Let me prefix this by saying that, yes, Cox-Ingersoll-Ross (C.I.R.) is deprecated when used to model interest rates. Yet integrals of the form $$P(0,T) = E\left(\exp\left(-\int_0^Tr_s ds\right)\right) = E\left(\exp\left(-\int_0^Tr_s ds\right)| r_0=y\right)$$ are still of interest in fields like credit risk. See for instance the paper "Affine term structure models: A time-change approach with perfect fit to market curves" by Mbaye and Vrins from 2022 .
Now if the dynamics of $r$ are given by $$dr_t= \kappa(\beta-r_t)dt + \sigma\sqrt{r_t} dW_t.$$ then one can derive $$P(0,T) = \exp\left(-\int_0^T f(0,t) dt\right)$$ with instantaneous forward curve $$f(0,t) = \frac{2 \kappa\beta\left(e^{t\gamma}-1\right)}{2\gamma+(\kappa+\gamma)\left(e^{t\gamma}-1\right)}+r_0\frac{4\gamma^2}{\left(2\gamma+(\kappa+\gamma)\left(e^{t\gamma}-1\right)\right)^2}$$ in which $\gamma$ denotes the constant $\sqrt{2\sigma^2+\kappa^2}$. This can be seen in section 4.2.2 of the linked paper or by derivation using Feynman-Kac. Now we get the following asymptotic behaviour for $t\rightarrow \infty$ given by $$\lim_{t\rightarrow \infty}f(0,t)=\frac{2\kappa\beta}{\kappa+\gamma}.$$ At the same time $r$ converges in law to a Gamma distribution $\Gamma(\alpha, \beta)$ with $\alpha=\frac{2\kappa \beta}{\sigma^2}$ and $\beta=\frac{2\kappa}{\sigma^2}$. In particular this implies, that $r_\infty$ is $\beta$ in the mean. Even worse, when simulating paths of $r$ and computing $P(0,T)$ using Monte Carlo $$\overline{P}(0,T) = \sum_{n=1}^{N_1}\frac{\exp\left(-\sum_{k=1}^{N_2}\frac{r_{\frac{kT}{N_2}}+r_{\frac{(k-1)T}{N_2}}}{2}\right)}{N_1}$$ the resulting value for some large $T$ is off in the exponent by exactly $\frac{\kappa+\gamma}{2 \kappa}$, i.e. $\overline{P}(0,T)\sim\left(P(0,T)\right)^{\frac{\kappa+\gamma}{2 \kappa}}$.

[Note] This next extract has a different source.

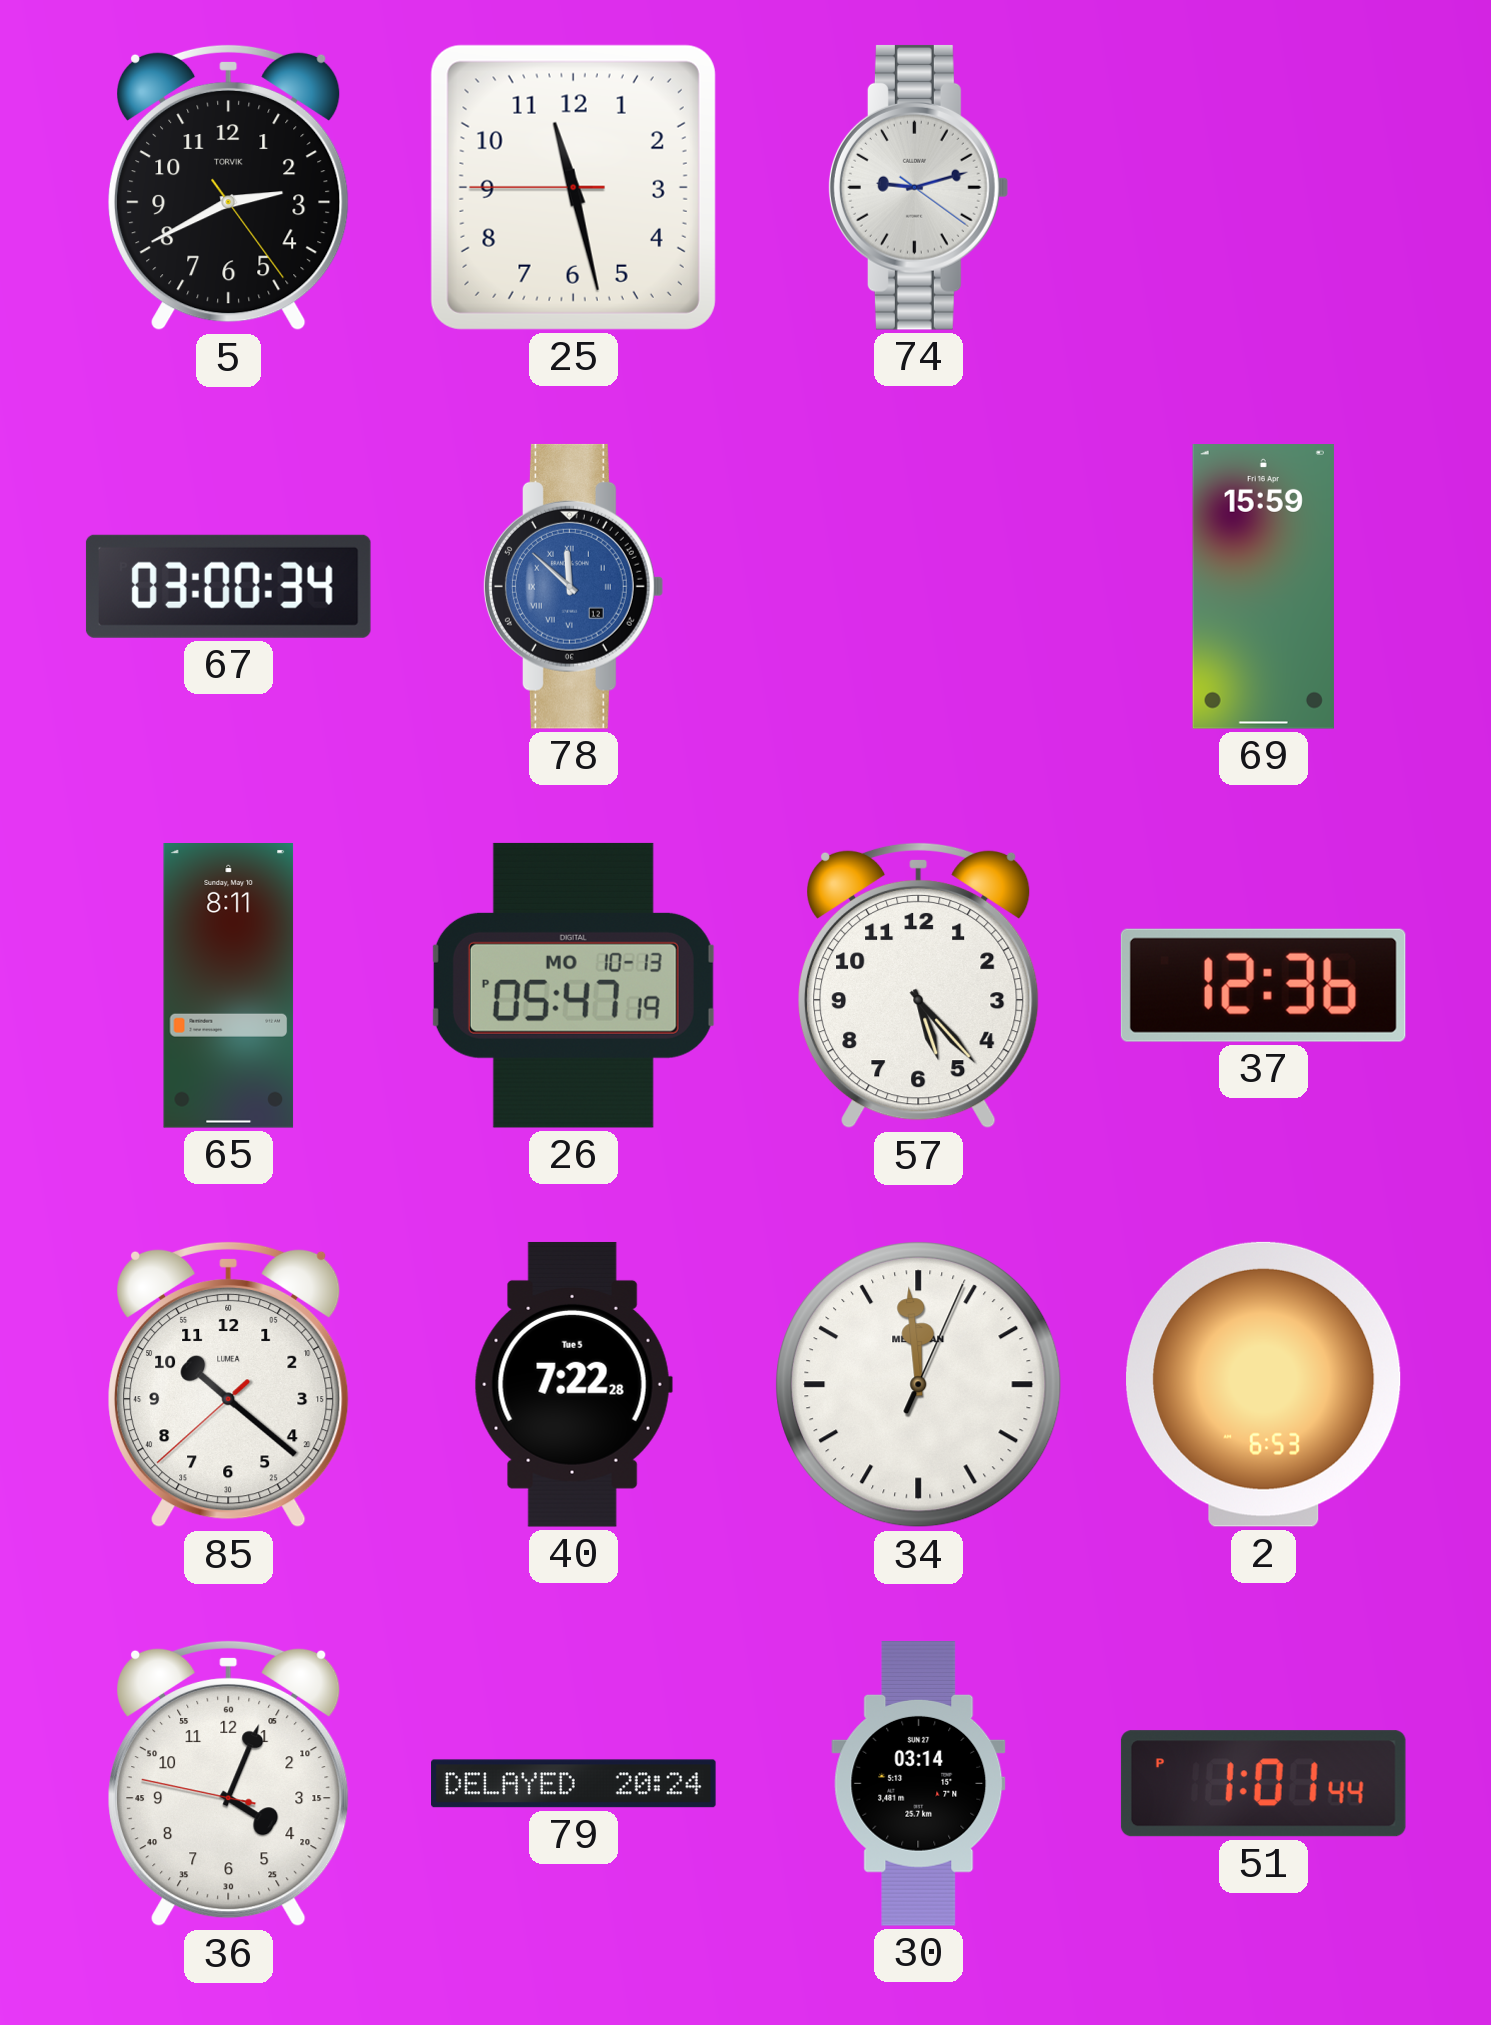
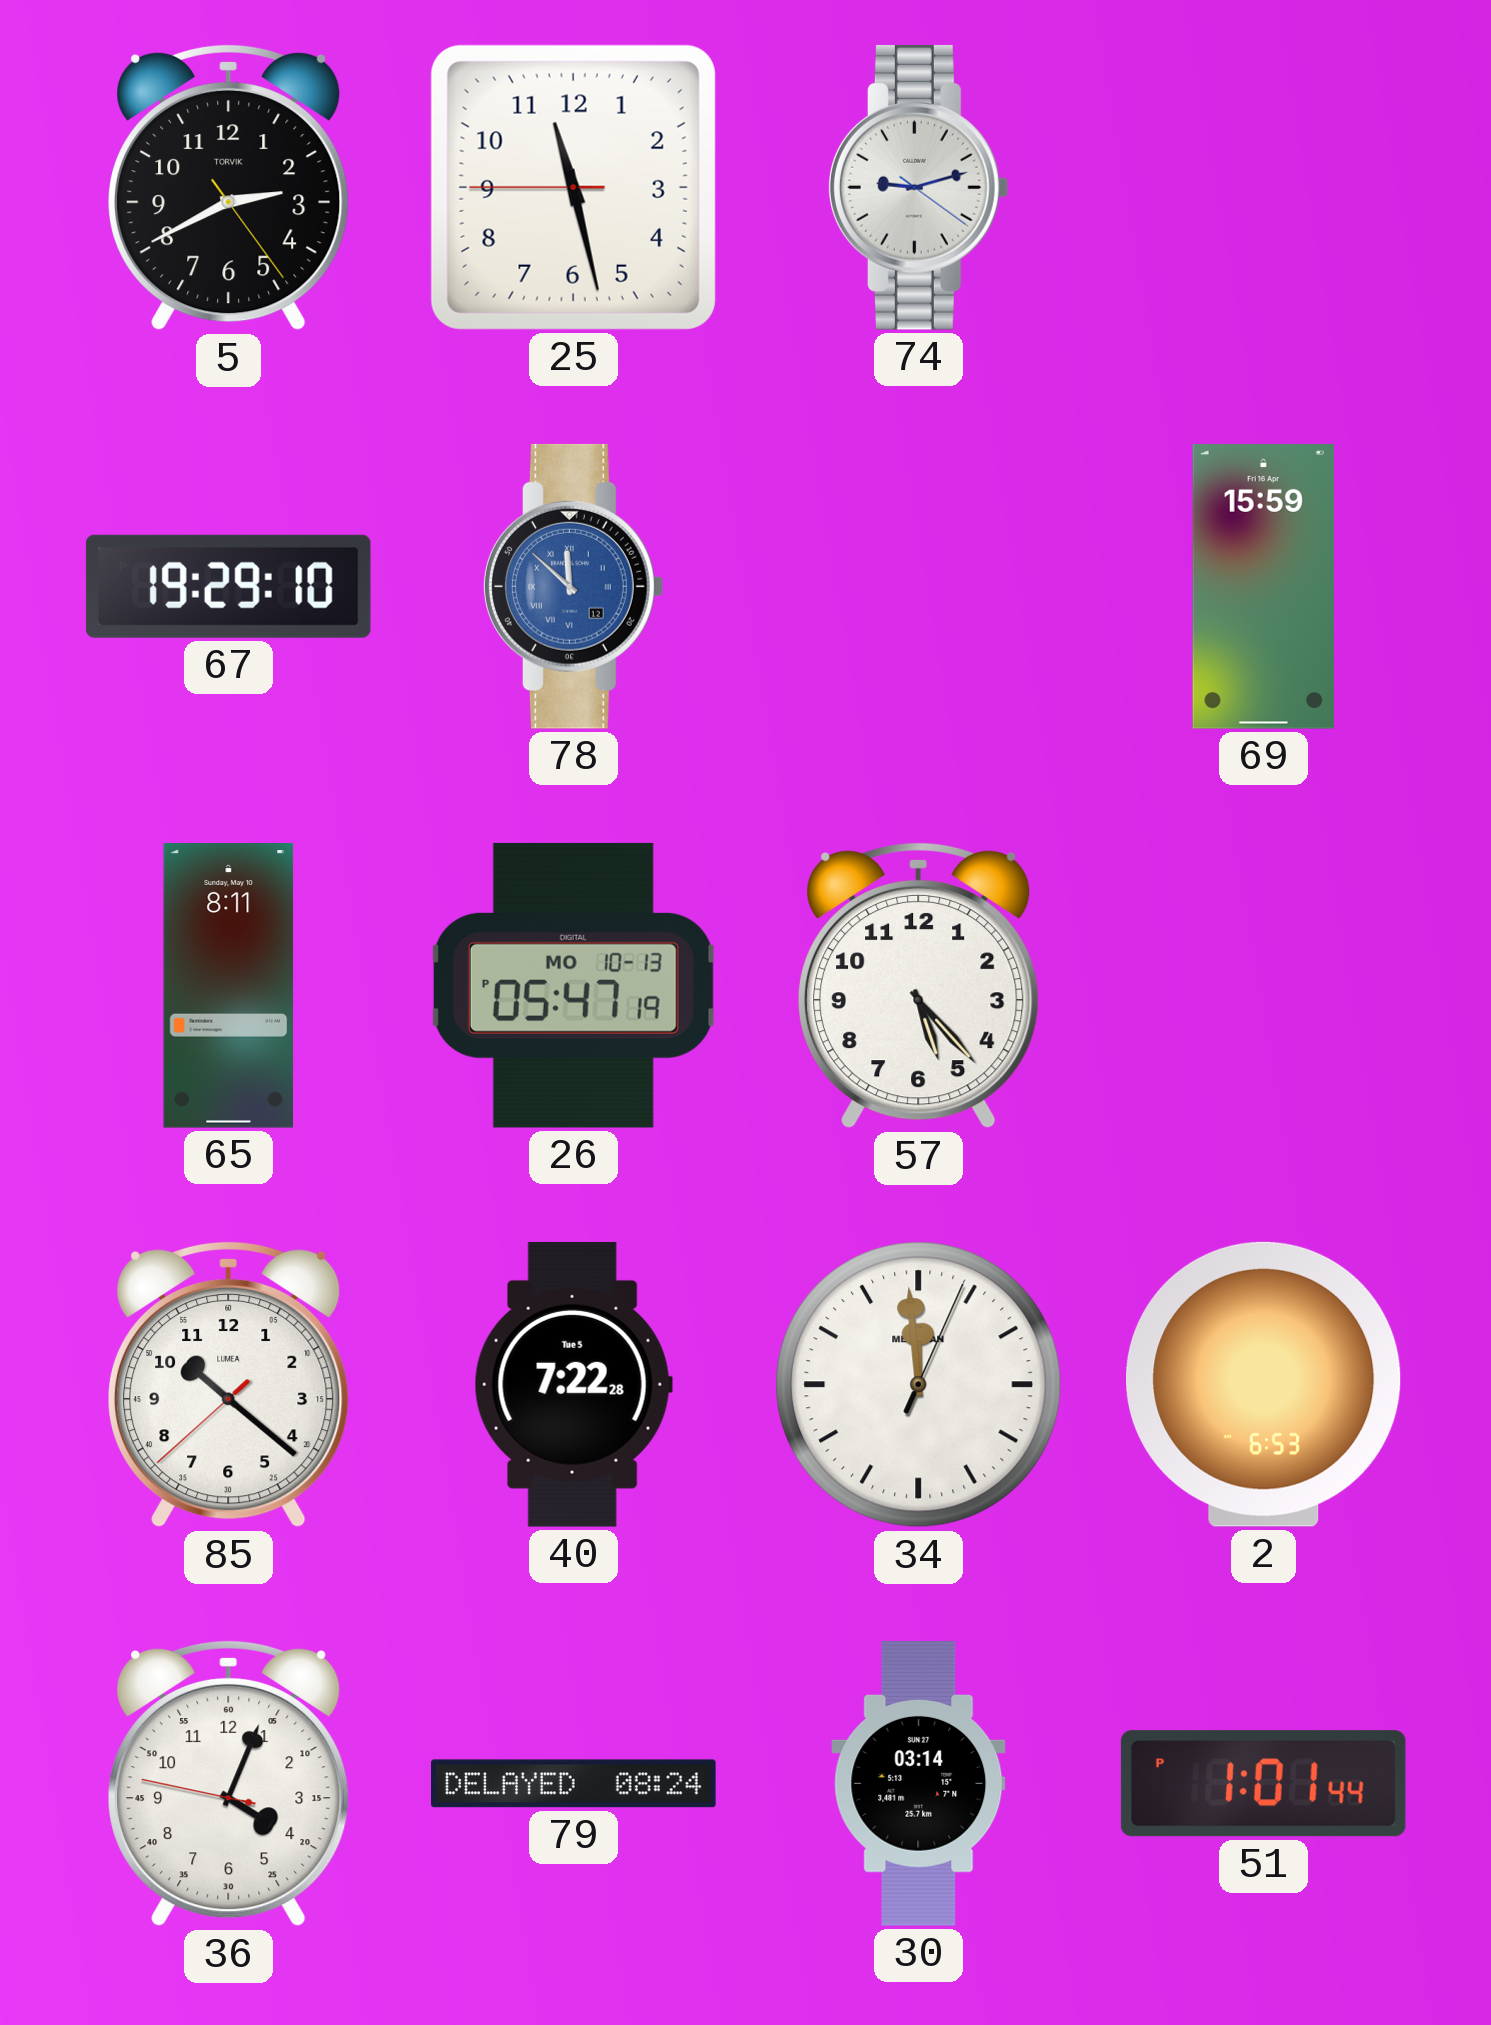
67: 03:00 -> 19:29
37: 12:36 -> none
79: 20:24 -> 08:24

For illustration purposes, let's consider a numerical example,$r_0=0.001$, $\beta = 1$, $\sigma=5$ and $\kappa = 0.8$, $N_1=10000$ and $N_2 = 1000$, then the first graph, compares the analytic forward curve (in blue) to the one obtained by a Euler-Maruyama (in orange). I use Euler-Maruyama, despite the state transition be known to be chi-squared distributed, because I'm actually interested in a extended C.I.R., the distribution of which is unknown. First note, that the high volatility is barely visible, due to the large choice of $N_1$. Despite this, the two curves differ in both the asymptotic mean and the speed of convergence to that mean.
Finally the last graph compares the analytically obtained bond prices to the values $\overline{P}(0,T)$. Again they are miles apart.
Now it's not that surprising, that we pay a premium for higher volatility. Afterall due to convexity of the exponential function Jensen's inequality implies $E(e^{X})\geq e^{E(X)}$ and in the case of Gaussian $X$, we have $E(e^{X}) = e^{E(X)+\frac{Var(X)}{2}} > e^{E(X)}$ (see for instance Monte Carlo, convexity and Risk-Neutral ZCB Pricing). Yet in the case of Gaussian $X$ I can still use direct simulation in the way described above. And this is the question here: How can I use Monte Carlo to price Zero Coupon Bonds in the Cox-Ingersoll-Ross model, if the naive way does not work?
One more thing to note here: First I can use a change of measure $\frac{dQ_T}{dP}=\exp\left(-\frac{\gamma-\kappa}{2\sigma}\int_0^T\sqrt{r_t} dt\right)$. Using Girsanov the SDE can be transformed to $$dr_t = \frac{\kappa+\gamma}{2}\left(\frac{2\kappa \theta}{\kappa+\gamma}-r_t\right)dt +\sigma\sqrt{r_t}dW^{Q}_t. $$ If I repeat the Monte Carlo with $\kappa' = \frac{\kappa+\gamma}{2}$ and $\theta' = \frac{2\kappa\theta}{\kappa+\gamma}$, I get the following forward rate and bond prices
While the change of measure, not only adjusts for the asymptotic mean, but also the speed of mean reversion, it can be observed, that the rate of mean reversion is slightly higher in the deterministic forward curve. Furthermore even if applicable, it's completely unclear, how this measure $Q$ is motivated.